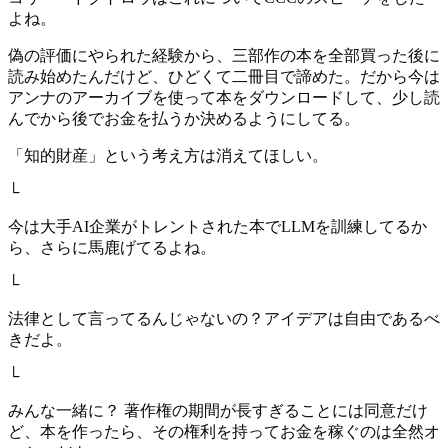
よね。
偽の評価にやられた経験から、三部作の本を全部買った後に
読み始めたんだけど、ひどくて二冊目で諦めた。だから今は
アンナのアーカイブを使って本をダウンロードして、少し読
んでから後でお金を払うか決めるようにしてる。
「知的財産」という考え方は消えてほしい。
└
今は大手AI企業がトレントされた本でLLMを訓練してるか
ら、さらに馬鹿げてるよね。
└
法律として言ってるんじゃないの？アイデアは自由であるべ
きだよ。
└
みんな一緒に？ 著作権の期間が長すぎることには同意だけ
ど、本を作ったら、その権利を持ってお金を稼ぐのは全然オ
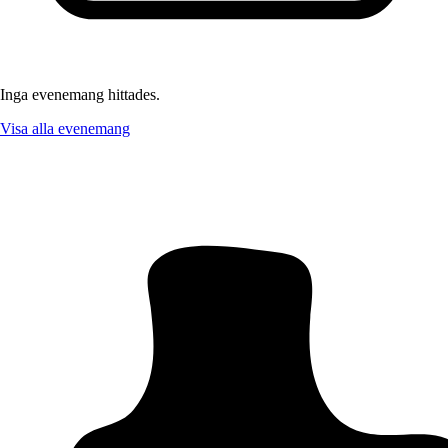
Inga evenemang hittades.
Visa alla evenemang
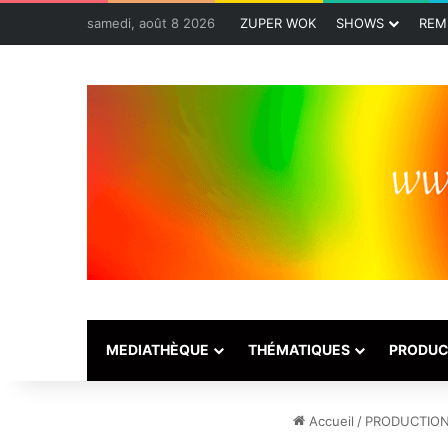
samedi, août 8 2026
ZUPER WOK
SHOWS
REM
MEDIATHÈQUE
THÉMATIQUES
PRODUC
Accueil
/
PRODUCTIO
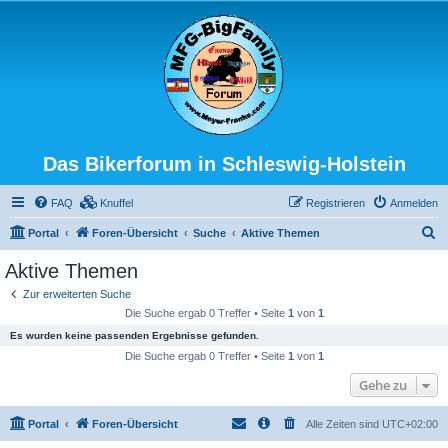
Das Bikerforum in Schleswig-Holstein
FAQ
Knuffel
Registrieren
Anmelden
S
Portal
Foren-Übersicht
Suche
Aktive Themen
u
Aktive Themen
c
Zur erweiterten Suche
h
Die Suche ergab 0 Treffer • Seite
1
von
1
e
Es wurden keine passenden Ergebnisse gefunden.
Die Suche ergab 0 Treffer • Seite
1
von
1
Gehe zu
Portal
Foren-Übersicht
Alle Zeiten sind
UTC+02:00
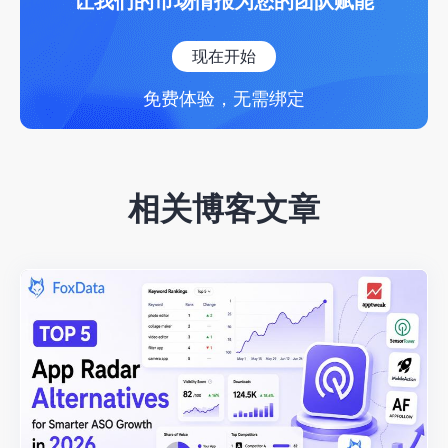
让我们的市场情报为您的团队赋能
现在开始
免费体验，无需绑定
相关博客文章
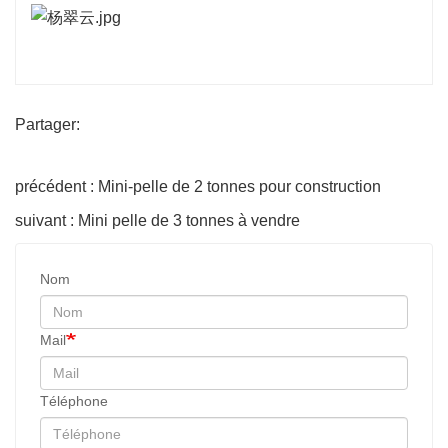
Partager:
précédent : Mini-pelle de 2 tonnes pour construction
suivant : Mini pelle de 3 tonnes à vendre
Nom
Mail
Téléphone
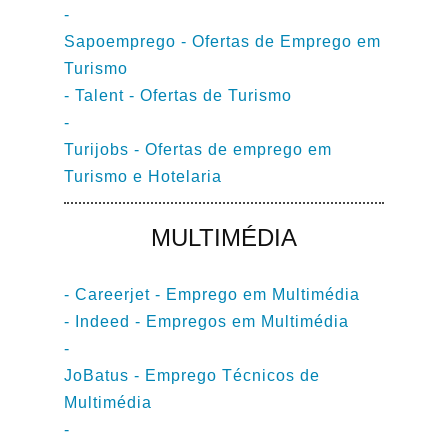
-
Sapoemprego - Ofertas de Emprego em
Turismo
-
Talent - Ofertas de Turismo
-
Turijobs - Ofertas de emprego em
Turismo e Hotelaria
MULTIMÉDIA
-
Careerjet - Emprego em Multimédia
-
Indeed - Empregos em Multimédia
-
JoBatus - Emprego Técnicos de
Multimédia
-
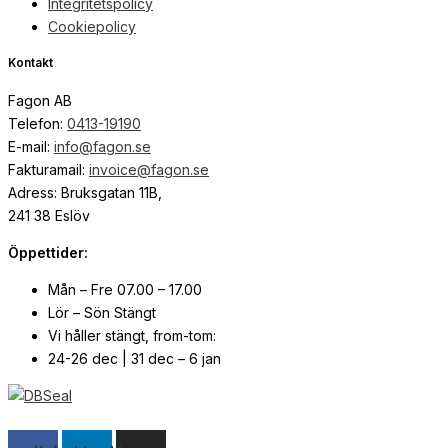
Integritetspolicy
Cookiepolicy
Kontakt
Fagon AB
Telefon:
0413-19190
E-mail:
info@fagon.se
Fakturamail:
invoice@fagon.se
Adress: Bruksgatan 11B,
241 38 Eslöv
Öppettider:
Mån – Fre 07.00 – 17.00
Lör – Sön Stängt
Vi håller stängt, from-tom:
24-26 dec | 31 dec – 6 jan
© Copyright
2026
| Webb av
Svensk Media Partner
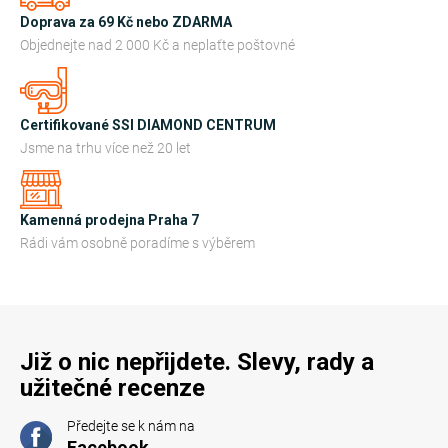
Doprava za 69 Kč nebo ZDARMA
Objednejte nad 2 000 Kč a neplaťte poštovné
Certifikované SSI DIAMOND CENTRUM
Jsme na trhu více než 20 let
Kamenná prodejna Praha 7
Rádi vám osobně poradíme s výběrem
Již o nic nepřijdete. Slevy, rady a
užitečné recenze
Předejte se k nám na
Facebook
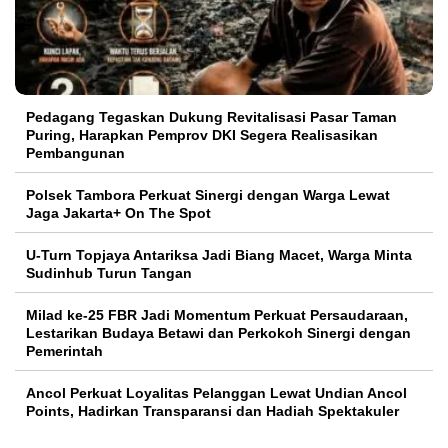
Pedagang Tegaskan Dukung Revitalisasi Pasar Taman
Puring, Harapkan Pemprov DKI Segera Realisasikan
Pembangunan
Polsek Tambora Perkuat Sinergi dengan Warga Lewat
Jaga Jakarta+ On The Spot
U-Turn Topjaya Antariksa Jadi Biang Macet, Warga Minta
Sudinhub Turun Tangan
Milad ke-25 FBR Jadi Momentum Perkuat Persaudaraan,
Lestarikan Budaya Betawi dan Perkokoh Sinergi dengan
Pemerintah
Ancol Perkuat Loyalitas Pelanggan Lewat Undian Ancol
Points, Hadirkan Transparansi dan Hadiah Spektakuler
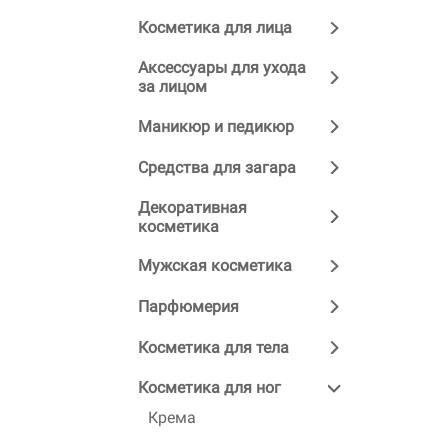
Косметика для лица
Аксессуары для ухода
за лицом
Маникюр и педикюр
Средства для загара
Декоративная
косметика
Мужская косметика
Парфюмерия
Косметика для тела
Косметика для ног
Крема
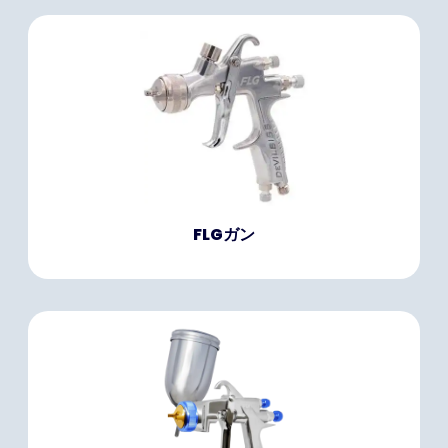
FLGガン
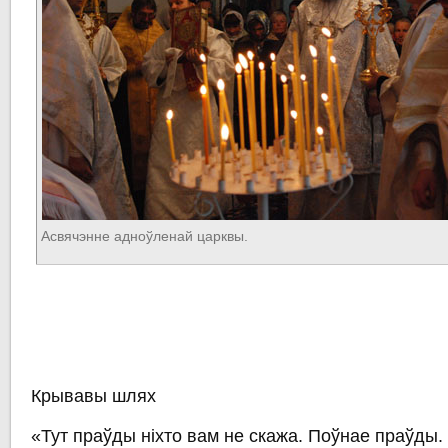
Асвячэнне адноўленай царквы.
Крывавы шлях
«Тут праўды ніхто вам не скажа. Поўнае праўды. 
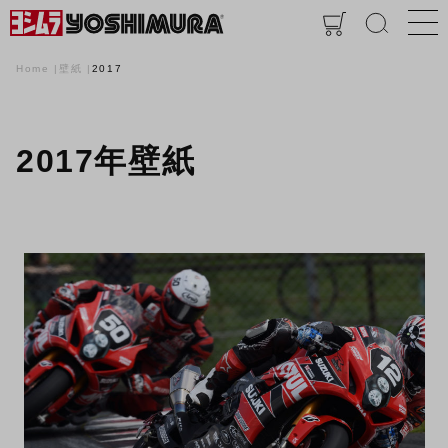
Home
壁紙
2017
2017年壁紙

###

Would you repeat the entries exactly, keeping the images out?

| Task response |
よね。
偽の評価にやられた経験から、三部作の本を全部買った後に
読み始めたんだけど、ひどくて二冊目で諦めた。だから今は
アンナのアーカイブを使って本をダウンロードして、少し読
んでから後でお金を払うか決めるようにしてる。
「知的財産」という考え方は消えてほしい。
└
今は大手AI企業がトレントされた本でLLMを訓練してるか
ら、さらに馬鹿げてるよね。
└
法律として言ってるんじゃないの？アイデアは自由であるべ
きだよ。
└
みんな一緒に？ 著作権の期間が長すぎることには同意だけ
ど、本を作ったら、その権利を持ってお金を稼ぐのは全然オ
Inga evenemang hittades.
Visa alla evenemang
samedi, août 8 2026
ZUPER WOK
SHOWS
REM
MEDIATHÈQUE
THÉMATIQUES
PRODUC
Accueil
/
PRODUCTIO
Das Bikerforum in Schleswig-Holstein
FAQ
Knuffel
Registrieren
Anmelden
S
Portal
Foren-Übersicht
Suche
Aktive Themen
u
Aktive Themen
c
Zur erweiterten Suche
h
Die Suche ergab 0 Treffer • Seite
1
von
1
e
Es wurden keine passenden Ergebnisse gefunden.
Die Suche ergab 0 Treffer • Seite
1
von
1
Gehe zu
Portal
Foren-Übersicht
Alle Zeiten sind
UTC+02:00
让我们的市场情报为您的团队赋能
现在开始
免费体验，无需绑定
相关博客文章
Partager:
précédent : Mini-pelle de 2 tonnes pour construction
suivant : Mini pelle de 3 tonnes à vendre
Nom
Mail
Téléphone
-
Sapoemprego - Ofertas de Emprego em
Turismo
-
Talent - Ofertas de Turismo
-
Turijobs - Ofertas de emprego em
Turismo e Hotelaria
MULTIMÉDIA
-
Careerjet - Emprego em Multimédia
-
Indeed - Empregos em Multimédia
-
JoBatus - Emprego Técnicos de
Multimédia
-
Integritetspolicy
Cookiepolicy
Kontakt
Fagon AB
Telefon:
0413-19190
E-mail:
info@fagon.se
Fakturamail:
invoice@fagon.se
Adress: Bruksgatan 11B,
241 38 Eslöv
Öppettider:
Mån – Fre 07.00 – 17.00
Lör – Sön Stängt
Vi håller stängt, from-tom:
24-26 dec | 31 dec – 6 jan
© Copyright
2026
| Webb av
Svensk Media Partner
Doprava za 69 Kč nebo ZDARMA
Objednejte nad 2 000 Kč a neplaťte poštovné
Certifikované SSI DIAMOND CENTRUM
Jsme na trhu více než 20 let
Kamenná prodejna Praha 7
Rádi vám osobně poradíme s výběrem
Již o nic nepřijdete. Slevy, rady a
užitečné recenze
Předejte se k nám na
Facebook
Pedagang Tegaskan Dukung Revitalisasi Pasar Taman
Puring, Harapkan Pemprov DKI Segera Realisasikan
Pembangunan
Polsek Tambora Perkuat Sinergi dengan Warga Lewat
Jaga Jakarta+ On The Spot
U-Turn Topjaya Antariksa Jadi Biang Macet, Warga Minta
Sudinhub Turun Tangan
Milad ke-25 FBR Jadi Momentum Perkuat Persaudaraan,
Lestarikan Budaya Betawi dan Perkokoh Sinergi dengan
Pemerintah
Ancol Perkuat Loyalitas Pelanggan Lewat Undian Ancol
Points, Hadirkan Transparansi dan Hadiah Spektakuler
Косметика для лица
Аксессуары для ухода
за лицом
Маникюр и педикюр
Средства для загара
Декоративная
косметика
Мужская косметика
Парфюмерия
Косметика для тела
Косметика для ног
Крема
FLGガン
Асвячэнне адноўленай царквы.
Крывавы шлях
«Тут праўды ніхто вам не скажа. Поўнае праўды. 
Home
壁紙
2017
2017年壁紙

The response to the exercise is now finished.